# RL

Deep RL is a type of Machine Learning where an agent learns how to behave in an environment by performing actions and seeing the results.

# What is RL

The idea behind Reinforcement Learning is that an agent (an AI) will learn from the environment by interacting with it (through trial and error) and receiving rewards (negative or positive) as feedback for performing actions.

Learning from interactions with the environment comes from our natural experiences. Without any supervision, the agent gets better by learning from interaction.

Formally,
Reinforcement learning is a framework for solving control tasks (also called decision problems) by building agents that learn from the environment by interacting with it through trial and error and receiving rewards (positive or negative) as unique feedback.

# RL framework

# Example game

Our Agent receives state $S_0$ from the Environment — we receive the first frame of our game (Environment).
Based on that state S_0, the Agent takes action A_0 — our Agent will move to the right.
The environment goes to a new state $S_1$ — new frame.
The environment gives some reward R_1 to the Agent — we’re not dead (Positive Reward +1).
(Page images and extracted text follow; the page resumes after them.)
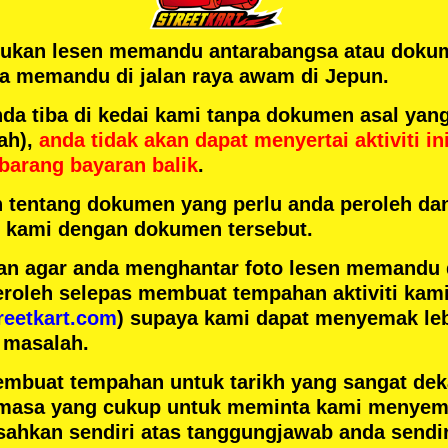
rlukan lesen memandu antarabangsa atau doku
 memandu di jalan raya awam di Jepun.
 tiba di kedai kami tanpa dokumen asal yang
ah),
anda tidak akan dapat menyertai aktiviti in
barang bayaran balik
.
h tentang dokumen yang perlu anda peroleh da
ai kami dengan dokumen tersebut.
n agar anda menghantar foto lesen memandu
eroleh selepas membuat tempahan aktiviti kami
reetkart.com
) supaya kami dapat menyemak leb
 masalah.
embuat tempahan untuk tarikh yang sangat de
masa yang cukup untuk meminta kami menyema
ahkan sendiri atas tanggungjawab anda sendir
The agent’s goal is to maximize its cumulative reward, called the expected return.

# Reward hypothesis

RL is based on the reward hypothesis, which is that all goals can be described as the maximization of the expected return

# MDP

Markov Property implies that our agent needs only the current state to decide what action to take and not the history of all the states and actions they took before.

# Obs/State space

Observations/States are the information our agent gets from the environment. In the case of a video game, it can be a frame (a screenshot). In the case of the trading agent, it can be the value of a certain stock

State s: is a complete description of the state of the world (chess board)
Observation o: is a partial description of the state. In a partially observed environment. (platformer game frame)